Lessons from the Flood
FINANCIAL WOES
The Flood described in parshat Noach served not only as a punishment but also as a spiritual cleansing for a world that had become spiritually contaminated. This is why the waters of the Flood are called “the waters of Noah,” meaning “the waters of [Divine] pleasure and satisfaction [from the Hebrew nachat].”
Inasmuch as spiritual defilement is associated with the concept of death, spiritual purification is a form of rebirth. This is why the flooding lasted for forty days and nights, since the number forty is related to purification and rebirth: it takes forty days from the time of conception for a fetus to become completely formed. Similarly, the minimum amount of water that must be present in a mikveh (a ritual pool used for spiritual cleansing), through which a person becomes spiritually “reborn,” is 40 se’ah. (Indeed, precisely due to the fact that immersion in a mikveh is an experience of rebirth, many Jews have the custom to immerse themselves in a mikveh before Shabbat, since on Shabbat we become “new” people. Similarly, immersion in a mikveh is an integral part of the process of conversion, in which the convert becomes a “new” person.
Metaphorically, the floodwaters correspond to our financial worries, which likewise serve to purify us spiritually. In fact, the parallel between financial worries and the mikveh goes much deeper.

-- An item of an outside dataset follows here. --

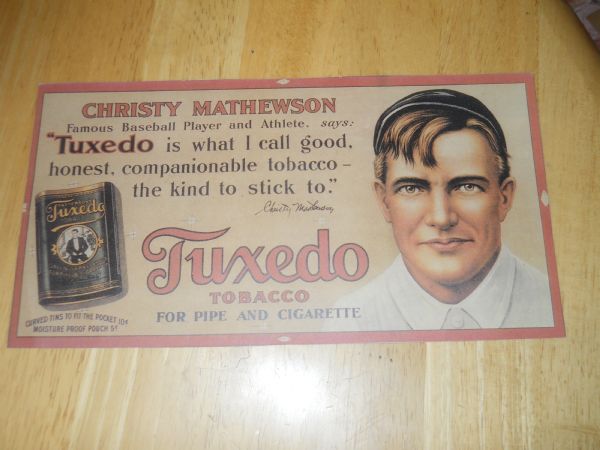 Identify the location of table. (347, 37).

The waters of the mikveh represent Divine awareness. When immersing ourselves in these waters, we are meant to envision ourselves submerging in Divine awareness, such that our normative awareness becomes swallowed up and submerged in Divine consciousness. (This relationship between immersion and self-nullification is alluded to by the fact that the letters used to spell the word for “to immerse” [taval] can be rearranged to spell the word for “to nullify” [vatal]).

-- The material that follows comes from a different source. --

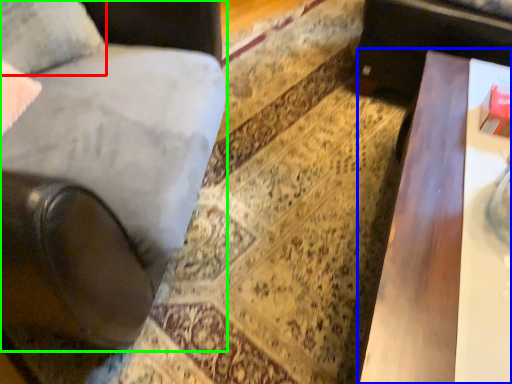 Question: Considering the real-world distances, which object is closest to pillow (highlighted by a red box)? table (highlighted by a blue box) or chair (highlighted by a green box).

Choices:
 (A) table
 (B) chair

Answer: (B)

This is why a mikveh is required to contain a minimum of 40 se’ah: this is the amount necessary to ensure that the entire body is immersed in it at once. In other words, immersing oneself in a mikveh means to transcend oneself and thereby rise to a level in which one is able to become receptive to holiness.
This is also the reason why G-d gives us financial worries. True, they temporarily distract and confuse us, but they simultaneously also break down our walls of self-assuredness, thereby enabling us to go beyond our ego. It is then that we become receptive to holiness.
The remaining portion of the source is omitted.